Three brokers go head to head to discuss what they are doing
BEST TIME TO STEP UP
Connective director Mark Haron believes that, in light of the royal commission final recommendations, brokers and aggregators will need to work on safeguarding the long-term future of the industry. However, despite having their commissions and financial incentives placed under intense scrutiny, brokers are already showing signs of increased prudence with respect to potential clients and loans. They are demonstrating greater diligence by working ahead of the banks to avoid the issues that triggered the royal commission. According to Haron, while seeking loans through banks has become increasingly complex, brokers can use the situation “to step up and make sure corners are not being cut”.
“We’ve been aware of potential industry changes for some time, so this inspired me to look beyond broking. Speaking to lawyers, hairdressers, physios, tree-loppers and financial planners taught us how we could be more creative and carve out our message and look for ways to reduce our risk.

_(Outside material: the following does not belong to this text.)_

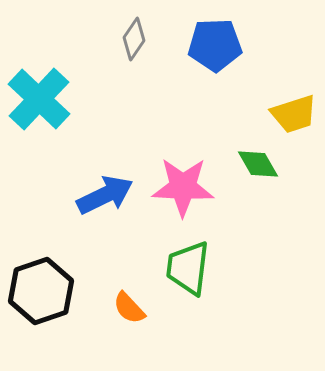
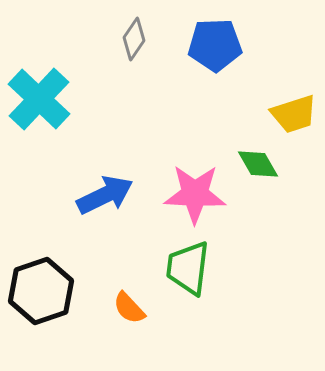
pink star: moved 12 px right, 7 px down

We wanted to be one step ahead rather than blindsided by changes. “Looking for ways to reduce costs and become savvier with our expenses was where we started. We have raised our profile and are educating our connections about the value brokers bring, teaching them how to look good to a lender and understand the lending landscape.”
Damian Medici
Loan Market Essendon
Managing director
“For us it’s business as usual. We put the client’s needs and circumstances first; this is the basis of all our recommendations.

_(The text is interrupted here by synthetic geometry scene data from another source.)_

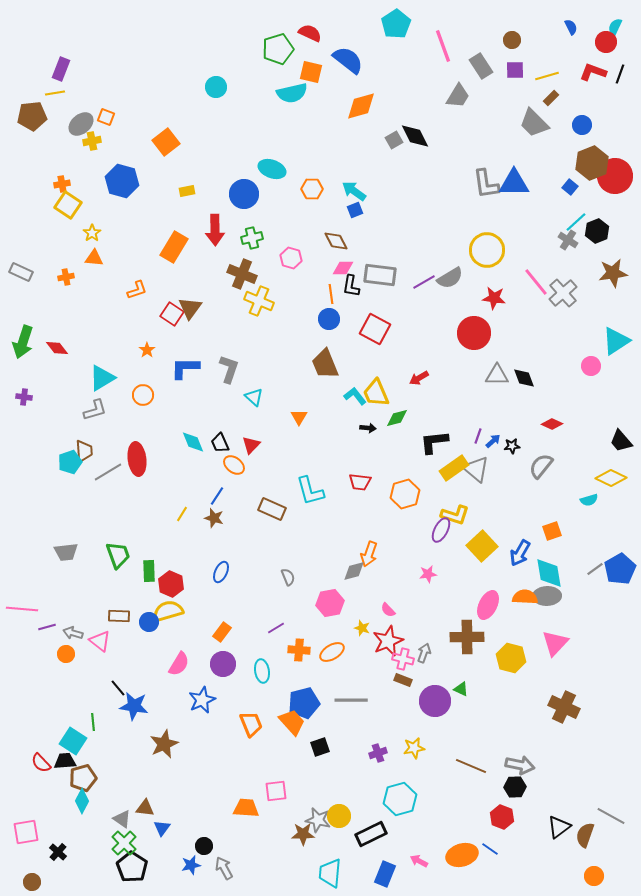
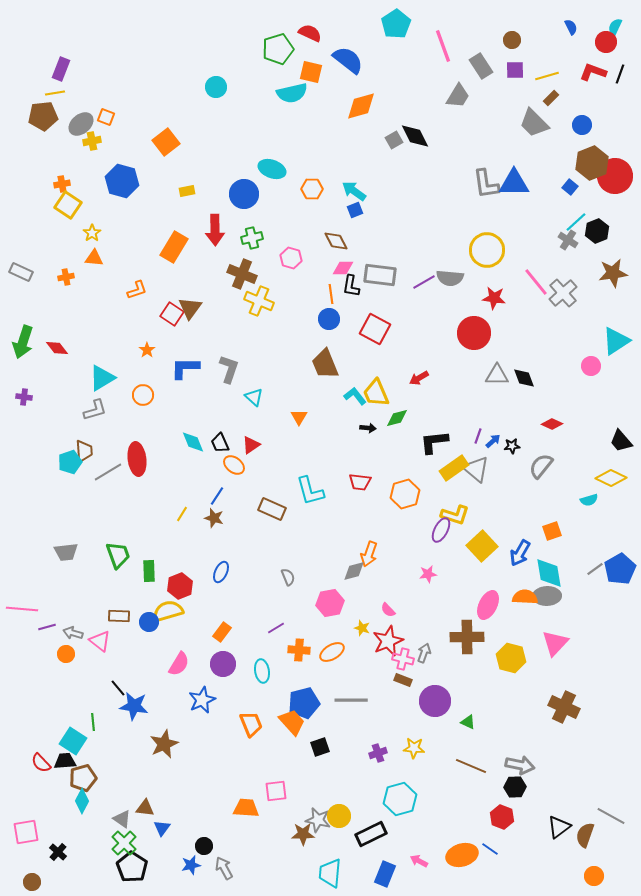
brown pentagon at (32, 116): moved 11 px right
gray semicircle at (450, 278): rotated 36 degrees clockwise
red triangle at (251, 445): rotated 12 degrees clockwise
red hexagon at (171, 584): moved 9 px right, 2 px down; rotated 15 degrees clockwise
green triangle at (461, 689): moved 7 px right, 33 px down
yellow star at (414, 748): rotated 15 degrees clockwise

It just means that we need to dive a little deeper into lending policies and guidelines in order to ensure we have found the right solution for the client.
“When you put the client’s needs and goals first, the market and the lending climate don’t impact what we do. It just makes us work a little bit harder for the correct outcome.”
Anthony O’Flynn
IFA Mortgages
Directing mortgage broker
“Our modus operandi will persist through the next fortnight and beyond: finding where there are gaps in the market and manipulating them in a way that our staff can provide an answer that others can’t (or won’t).
“If trail commissions were scrapped, it would ravage a lot of the post-settlement that brokers offer. “We will continue our mandate to provide the best possible outcomes for the next 30 years, protecting us from the added scrutiny that is bound to unfold, as well as ensuring growth through our greatest advertisement – our loan book.”